With the world focused on Iraq, North Korea and a possible clash with Iran over nuclear weapons, Kosovo has fallen off the radar screen. That inattention will end soon -- a decision about the province's fate is at hand.
The US and its European friends have repeatedly stated their intention to make the difficult decision before the end of the year on whether to separate Kosovo from Serbia. This decision -- crucial to the future of an unstable region -- will test Western determination and unity.
UN-brokered negotiations this year in Vienna showed that an agreed settlement between Serbia and Kosovo on "final status" will not happen. Talks continue, but -- as UN negotiator and former Finnish president Martti Ahtisaari diplomatically told the Security Council -- they are effectively dead.

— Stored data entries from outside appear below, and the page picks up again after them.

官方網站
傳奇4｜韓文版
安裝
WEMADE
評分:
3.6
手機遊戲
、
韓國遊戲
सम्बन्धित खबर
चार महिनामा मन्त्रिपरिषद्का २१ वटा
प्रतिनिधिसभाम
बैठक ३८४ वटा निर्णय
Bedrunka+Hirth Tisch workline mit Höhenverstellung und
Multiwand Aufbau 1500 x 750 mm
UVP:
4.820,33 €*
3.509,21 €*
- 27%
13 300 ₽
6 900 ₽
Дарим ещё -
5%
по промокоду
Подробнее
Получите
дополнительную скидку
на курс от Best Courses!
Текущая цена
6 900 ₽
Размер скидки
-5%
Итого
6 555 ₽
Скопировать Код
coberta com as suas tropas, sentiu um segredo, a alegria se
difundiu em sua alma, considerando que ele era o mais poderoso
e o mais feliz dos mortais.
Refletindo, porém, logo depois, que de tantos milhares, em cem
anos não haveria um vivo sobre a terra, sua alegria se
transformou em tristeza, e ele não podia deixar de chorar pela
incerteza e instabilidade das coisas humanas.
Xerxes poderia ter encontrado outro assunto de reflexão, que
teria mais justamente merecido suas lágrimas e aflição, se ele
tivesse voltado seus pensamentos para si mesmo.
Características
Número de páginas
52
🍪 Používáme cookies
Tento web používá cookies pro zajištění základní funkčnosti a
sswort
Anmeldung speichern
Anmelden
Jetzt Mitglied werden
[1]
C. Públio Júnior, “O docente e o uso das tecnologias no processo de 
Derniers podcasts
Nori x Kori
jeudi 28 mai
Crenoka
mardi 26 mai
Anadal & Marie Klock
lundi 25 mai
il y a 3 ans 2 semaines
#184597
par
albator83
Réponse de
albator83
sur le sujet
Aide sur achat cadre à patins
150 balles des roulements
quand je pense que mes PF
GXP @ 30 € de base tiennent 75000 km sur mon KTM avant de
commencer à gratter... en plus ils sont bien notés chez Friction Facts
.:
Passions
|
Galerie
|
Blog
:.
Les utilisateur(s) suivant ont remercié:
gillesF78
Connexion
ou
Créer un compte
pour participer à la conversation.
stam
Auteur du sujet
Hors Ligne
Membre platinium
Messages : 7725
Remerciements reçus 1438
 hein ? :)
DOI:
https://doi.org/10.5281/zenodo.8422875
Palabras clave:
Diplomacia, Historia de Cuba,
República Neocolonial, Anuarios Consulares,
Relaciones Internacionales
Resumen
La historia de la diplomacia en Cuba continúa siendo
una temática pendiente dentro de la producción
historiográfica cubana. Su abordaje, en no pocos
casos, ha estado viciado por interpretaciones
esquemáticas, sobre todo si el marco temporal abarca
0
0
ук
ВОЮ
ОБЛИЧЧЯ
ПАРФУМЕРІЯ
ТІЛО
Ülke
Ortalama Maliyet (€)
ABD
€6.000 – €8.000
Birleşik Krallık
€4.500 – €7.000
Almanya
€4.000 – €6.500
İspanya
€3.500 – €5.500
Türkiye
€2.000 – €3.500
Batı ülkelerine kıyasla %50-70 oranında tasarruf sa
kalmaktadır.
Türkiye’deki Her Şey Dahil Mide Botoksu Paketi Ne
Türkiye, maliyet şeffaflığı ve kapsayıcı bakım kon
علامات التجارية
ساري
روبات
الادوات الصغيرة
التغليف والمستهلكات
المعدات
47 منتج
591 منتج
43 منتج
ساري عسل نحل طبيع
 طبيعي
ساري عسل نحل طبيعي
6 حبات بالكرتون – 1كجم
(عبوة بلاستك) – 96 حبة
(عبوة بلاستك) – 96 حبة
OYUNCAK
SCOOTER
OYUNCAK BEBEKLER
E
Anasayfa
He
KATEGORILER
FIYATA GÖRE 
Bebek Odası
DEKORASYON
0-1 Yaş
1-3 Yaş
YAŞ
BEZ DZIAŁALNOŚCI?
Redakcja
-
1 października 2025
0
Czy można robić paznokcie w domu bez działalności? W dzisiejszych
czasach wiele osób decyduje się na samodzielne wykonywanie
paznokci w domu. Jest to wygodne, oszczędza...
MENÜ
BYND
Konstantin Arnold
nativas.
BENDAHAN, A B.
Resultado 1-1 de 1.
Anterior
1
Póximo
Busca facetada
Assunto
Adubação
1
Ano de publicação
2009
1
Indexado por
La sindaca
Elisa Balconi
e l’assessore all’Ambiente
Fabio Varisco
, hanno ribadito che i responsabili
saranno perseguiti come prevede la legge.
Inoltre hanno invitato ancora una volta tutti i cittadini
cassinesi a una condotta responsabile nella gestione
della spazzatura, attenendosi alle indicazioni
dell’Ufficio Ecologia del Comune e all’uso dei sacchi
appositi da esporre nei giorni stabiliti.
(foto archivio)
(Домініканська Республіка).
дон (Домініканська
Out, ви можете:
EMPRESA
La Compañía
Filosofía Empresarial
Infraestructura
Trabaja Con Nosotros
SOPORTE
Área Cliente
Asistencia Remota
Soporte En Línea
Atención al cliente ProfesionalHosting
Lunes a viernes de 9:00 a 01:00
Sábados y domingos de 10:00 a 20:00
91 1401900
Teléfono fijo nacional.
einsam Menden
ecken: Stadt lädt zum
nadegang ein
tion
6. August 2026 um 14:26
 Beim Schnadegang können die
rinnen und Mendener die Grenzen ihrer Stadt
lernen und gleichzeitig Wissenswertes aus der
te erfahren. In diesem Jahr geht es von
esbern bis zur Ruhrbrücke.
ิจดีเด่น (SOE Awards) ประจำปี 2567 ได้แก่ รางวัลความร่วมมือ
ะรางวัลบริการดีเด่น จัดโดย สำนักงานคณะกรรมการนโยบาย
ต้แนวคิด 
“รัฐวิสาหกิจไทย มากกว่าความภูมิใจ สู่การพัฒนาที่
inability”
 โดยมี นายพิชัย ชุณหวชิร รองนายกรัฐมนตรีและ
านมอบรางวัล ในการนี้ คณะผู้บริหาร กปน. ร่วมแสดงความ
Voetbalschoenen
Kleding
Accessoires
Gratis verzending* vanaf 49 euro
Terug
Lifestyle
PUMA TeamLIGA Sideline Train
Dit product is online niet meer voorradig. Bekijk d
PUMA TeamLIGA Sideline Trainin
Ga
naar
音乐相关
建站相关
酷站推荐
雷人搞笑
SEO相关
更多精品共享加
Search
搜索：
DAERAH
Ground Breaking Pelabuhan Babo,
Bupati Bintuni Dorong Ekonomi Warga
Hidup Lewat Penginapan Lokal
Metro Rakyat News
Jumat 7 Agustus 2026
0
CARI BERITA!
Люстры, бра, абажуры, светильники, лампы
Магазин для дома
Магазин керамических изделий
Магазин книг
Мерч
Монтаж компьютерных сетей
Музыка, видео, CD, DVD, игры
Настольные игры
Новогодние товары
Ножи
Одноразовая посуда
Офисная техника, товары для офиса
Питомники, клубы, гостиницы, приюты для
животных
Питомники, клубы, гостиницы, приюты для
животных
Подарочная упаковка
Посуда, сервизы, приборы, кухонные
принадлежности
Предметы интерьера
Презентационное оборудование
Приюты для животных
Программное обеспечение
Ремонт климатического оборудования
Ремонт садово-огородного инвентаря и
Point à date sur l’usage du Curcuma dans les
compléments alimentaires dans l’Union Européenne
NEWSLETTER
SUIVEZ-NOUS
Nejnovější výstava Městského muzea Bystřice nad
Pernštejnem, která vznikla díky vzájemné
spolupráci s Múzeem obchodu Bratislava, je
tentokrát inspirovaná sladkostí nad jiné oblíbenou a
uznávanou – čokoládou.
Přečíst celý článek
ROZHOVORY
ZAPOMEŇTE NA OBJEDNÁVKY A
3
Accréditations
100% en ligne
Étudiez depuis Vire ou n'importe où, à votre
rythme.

No Serbian leader will agree to Kosovo's independence because nationalism remains the dominant political force in the country. Indeed, Prime Minister Vojislav Kostunica, an apostle of Serbian nationalism, has been trying in every way to undermine Kosovo's interim government. He is rushing to hold a national referendum this month on a new constitution without serious parliamentary debate or the usual public education.
The main purpose of his new constitution is its preamble, which enshrines Kosovo as an inalienable part of Serbia.
Kosovo's ethnic Albanians have proclaimed that they will not accept any tie to Serbia, no matter how tenuous. Throughout the 1990s, they virtually opted out of Serbian-run Kosovo by creating parallel institutions. Their forced mass exodus in 1999 and NATO's subsequent intervention, which ended Serbia's rule and established a quasi-state under UN administration, has made anything other than independence intolerable.
Some time over the next month or two, the Balkan Contact Group -- the US, the UK, France, Germany, Italy and Russia -- will consider Ahtisaari's recommendations on Kosovo's final status and possibly propose a solution to the Security Council, which must make the final decision. In public, all Contact Group members have tried to leave the question of Kosovo's final status open, but informally the US and some of its allies have told the two parties that they will propose independence this year.
Some members of the Security Council -- particularly Russia and China -- are opposed to or skeptical of an imposed settlement. Few governments favor dividing up another country's territory, however compelling the circumstances. Whether the Security Council will approve independence largely depends on averting a Russian veto, which will require considerable diplomatic effort.
The nature of the independence bestowed is also important. An independent Kosovo must be secured and its minorities protected. Northern Kosovo, now largely under Belgrade's control, must not be partitioned off in all but name. In the interest of reducing the blow to Serbia, the Security Council must avoid granting independence in ways that are so contorted that the new state cannot function effectively.
If the Security Council fails to reach a decision on final status, it will produce a grave situation -- Kosovo would declare independence unilaterally, and all nations would have to make up their minds whether or not to recognize the new state. If that happens, it is likely that the Serbs of North Kosovo would declare their own independence. At a minimum, Serbia would campaign strongly against recognition.